Back in 1972, when the children's hospital was opened, movement of goods within the buildings was carried out using manual carts and a limited number of lifts. Transport between buildings involved the use of trucks.


It was decided in 1983 to erect a new centre for adults near the existing children's hospital. The project included the construction of a new, large-scale kitchen and a central store that includes an archive for medical files. At the planning stage, provision was made for the later introduction of an AGV system to service the buildings. However, it was not until 1995 that the E&K automated transport system entered service.


The adult hospital was constructed with an underground corridor leading to the children's hospital so that it too would benefit from automated goods handling. From the end of the corridor, the idea was for containers to be handled manually into lifts and to their destinations by hospital staff in the children's section.


The inductive control wires that the AGVs follow in both directions were installed along the corridor, on each floor of the adult hospital buildings and in the lifts. Communication between the vehicles and the E&K control system employed induction loops in the floors at predefined distances. These guidance and communications technologies were of course standard in AGV systems of the early 1990s. In all, 28 vehicles were deployed.


Modernisation of the AGV network

In 2006, a complex modernisation of the children's hospital was instigated, which was only completed in April 2011. It included a €2.8 m project for E&K to supply 10 new AGVs and extend the AGV system from the end of the corridor to all of the children's wards. Reconstruction also involved installation of four new battery charging stations and 10 new lifts for the AGVs to access wings A, B and C of the children's hospital. Civil work included further underground corridors for the AGVs to access the new lifts and construction of another operating theatre.


It was impractical to extend the AGV transport network and retain the old communication system. Moreover, spares for the early vehicles and control computers were becoming difficult to source. In addition, after eleven years of daily use, the vehicles needed refurbishing. So the complete AGV control and communication system was modernised as part of this project; refit being a core E&K business unit for the upgrade and refurbishment of both E&K and competitors' AGV systems.


New control and communication systems

Between 900 and 1,000 containers are now transported every day around the AGV network at Motol University Hospital, all year round. During reconstruction and extension, it was essential that automated movement of goods was not affected.


A WLAN-based control and communication system was supplied along with the new AGVs. The former was installed over the entire area within and between the hospitals, independently of the old system and alongside it. This part of the project also included access points for the lifts. Operation of the old system, including communication with the vehicles, could therefore continue normally. Switching between the old and new control systems was done by means of a simple changeover switch.


Each night, when batteries powering the 1995 vehicles were being recharged, the new vehicles, control system, lift control and WLAN were tested. That was the most difficult time during the modernisation of the system, because at 5.30 the next morning, the entire system had to operate at full capacity again.

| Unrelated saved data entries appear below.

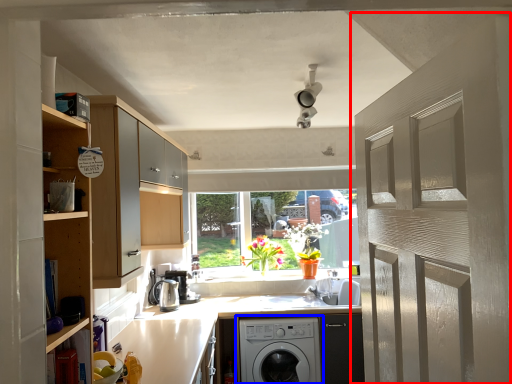 Question: Which of the following is the farthest to the observer, door (highlighted by a red box) or washing machine (highlighted by a blue box)?

Choices:
 (A) door
 (B) washing machine

Answer: (B) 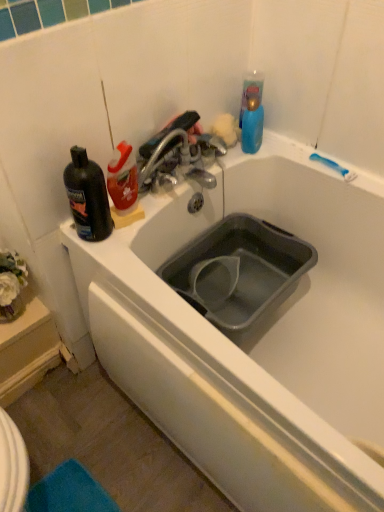 The image size is (384, 512). I want to click on white matte bathtub at center, so click(259, 340).

Describe the element at coordinates (87, 197) in the screenshot. The width and height of the screenshot is (384, 512). I see `black plastic bottle at upper left` at that location.

The width and height of the screenshot is (384, 512). In order to click on gray plastic sink at center in this screenshot , I will do `click(239, 271)`.

Is black plastic bottle at upper left located within metallic silver faucet at upper center?

No.

Considering the sizes of objects metallic silver faucet at upper center and black plastic bottle at upper left in the image provided, who is thinner, metallic silver faucet at upper center or black plastic bottle at upper left?

With smaller width is metallic silver faucet at upper center.

Identify the location of bottle lying on the left of metallic silver faucet at upper center. The image size is (384, 512). (87, 197).

Can you tell me how much metallic silver faucet at upper center and black plastic bottle at upper left differ in facing direction?

0.00146 degrees separate the facing orientations of metallic silver faucet at upper center and black plastic bottle at upper left.

At what (x,y) coordinates should I click in order to perform the action: click on bathtub below the metallic silver faucet at upper center (from a real-world perspective). Please return your answer as a coordinate pair (x, y). The width and height of the screenshot is (384, 512). Looking at the image, I should click on (259, 340).

Based on the photo, is metallic silver faucet at upper center shorter than white matte bathtub at center?

Incorrect, the height of metallic silver faucet at upper center does not fall short of that of white matte bathtub at center.

From a real-world perspective, who is located higher, metallic silver faucet at upper center or white matte bathtub at center?

metallic silver faucet at upper center.

Between black plastic bottle at upper left and white matte bathtub at center, which one has smaller width?

black plastic bottle at upper left is thinner.

Which object is further away from the camera taking this photo, black plastic bottle at upper left or white matte bathtub at center?

black plastic bottle at upper left.

From the image's perspective, does black plastic bottle at upper left appear lower than white matte bathtub at center?

Actually, black plastic bottle at upper left appears above white matte bathtub at center in the image.

Is gray plastic sink at center facing away from white matte bathtub at center?

No, white matte bathtub at center is not at the back of gray plastic sink at center.

How much distance is there between gray plastic sink at center and white matte bathtub at center?

The distance of gray plastic sink at center from white matte bathtub at center is 6.49 inches.

Based on the photo, which is less distant, (202,251) or (128,373)?

Point (202,251) is farther from the camera than point (128,373).

In the image, is gray plastic sink at center positioned in front of or behind white matte bathtub at center?

gray plastic sink at center is positioned farther from the viewer than white matte bathtub at center.

Considering the sizes of white matte bathtub at center and metallic silver faucet at upper center in the image, is white matte bathtub at center bigger or smaller than metallic silver faucet at upper center?

Considering their sizes, white matte bathtub at center takes up more space than metallic silver faucet at upper center.

Does white matte bathtub at center contain metallic silver faucet at upper center?

Definitely not — metallic silver faucet at upper center is not inside white matte bathtub at center.

Which is more to the left, white matte bathtub at center or metallic silver faucet at upper center?

From the viewer's perspective, metallic silver faucet at upper center appears more on the left side.

In terms of width, does black plastic bottle at upper left look wider or thinner when compared to metallic silver faucet at upper center?

Considering their sizes, black plastic bottle at upper left looks broader than metallic silver faucet at upper center.

How far apart are black plastic bottle at upper left and metallic silver faucet at upper center?

black plastic bottle at upper left is 8.32 inches from metallic silver faucet at upper center.

Is black plastic bottle at upper left oriented towards metallic silver faucet at upper center?

No, black plastic bottle at upper left is not oriented towards metallic silver faucet at upper center.

From the image's perspective, does black plastic bottle at upper left appear lower than metallic silver faucet at upper center?

A: Indeed, from the image's perspective, black plastic bottle at upper left is shown beneath metallic silver faucet at upper center.

From the image's perspective, would you say white matte bathtub at center is positioned over gray plastic sink at center?

Actually, white matte bathtub at center appears below gray plastic sink at center in the image.

Who is bigger, white matte bathtub at center or gray plastic sink at center?

With larger size is white matte bathtub at center.

Which of these two, white matte bathtub at center or gray plastic sink at center, stands shorter?

white matte bathtub at center.

Where is `tap above the black plastic bottle at upper left (from the image's perspective)`? This screenshot has width=384, height=512. tap above the black plastic bottle at upper left (from the image's perspective) is located at coordinates (174, 164).

I want to click on tap that appears behind the white matte bathtub at center, so click(174, 164).

From the image, which object appears to be nearer to metallic silver faucet at upper center, black plastic bottle at upper left or gray plastic sink at center?

Based on the image, black plastic bottle at upper left appears to be nearer to metallic silver faucet at upper center.

Consider the image. When comparing their distances from black plastic bottle at upper left, does gray plastic sink at center or white matte bathtub at center seem further?

white matte bathtub at center.

Looking at the image, which one is located further to black plastic bottle at upper left, white matte bathtub at center or metallic silver faucet at upper center?

The object further to black plastic bottle at upper left is white matte bathtub at center.

Considering their positions, is metallic silver faucet at upper center positioned further to gray plastic sink at center than white matte bathtub at center?

The object further to gray plastic sink at center is metallic silver faucet at upper center.

Looking at the image, which one is located closer to gray plastic sink at center, black plastic bottle at upper left or white matte bathtub at center?

white matte bathtub at center is closer to gray plastic sink at center.

Based on their spatial positions, is gray plastic sink at center or metallic silver faucet at upper center further from black plastic bottle at upper left?

gray plastic sink at center is further to black plastic bottle at upper left.

Based on their spatial positions, is black plastic bottle at upper left or metallic silver faucet at upper center further from gray plastic sink at center?

black plastic bottle at upper left is further to gray plastic sink at center.

Based on the photo, looking at the image, which one is located further to white matte bathtub at center, black plastic bottle at upper left or metallic silver faucet at upper center?

black plastic bottle at upper left is positioned further to the anchor white matte bathtub at center.

You are a GUI agent. You are given a task and a screenshot of the screen. Output one action in this format:
    pyautogui.click(x=<x>, y=<y>)
    Task: Click on the sink between metallic silver faucet at upper center and white matte bathtub at center from top to bottom
    The width and height of the screenshot is (384, 512).
    Given the screenshot: What is the action you would take?
    pyautogui.click(x=239, y=271)

Where is `tap situated between black plastic bottle at upper left and gray plastic sink at center from left to right`? Image resolution: width=384 pixels, height=512 pixels. tap situated between black plastic bottle at upper left and gray plastic sink at center from left to right is located at coordinates (174, 164).

Where is `sink that lies between black plastic bottle at upper left and white matte bathtub at center from top to bottom`? sink that lies between black plastic bottle at upper left and white matte bathtub at center from top to bottom is located at coordinates (239, 271).

Where is `bottle that lies between metallic silver faucet at upper center and white matte bathtub at center from top to bottom`? The height and width of the screenshot is (512, 384). bottle that lies between metallic silver faucet at upper center and white matte bathtub at center from top to bottom is located at coordinates (87, 197). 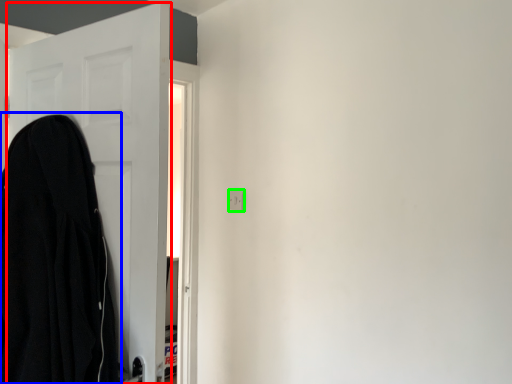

That phase took several months, after which the conversion and overhaul of the old AGVs, including installation of new communication modules, was completed within six weeks. The critical moment occurred when the 10 new vehicles were brought online with the 28 old AGVs, as the decision to switch to the new system permanently was then irrevocable.


During hospital operation, there are no fixed rules concerning the number and frequency of transports. Each day is different and control at peak times is performed in software by setting priorities according to the urgency with which goods are needed. The longest transport distances are in excess of half a kilometre and vertically the vehicles travel in lifts up to 12 storeys.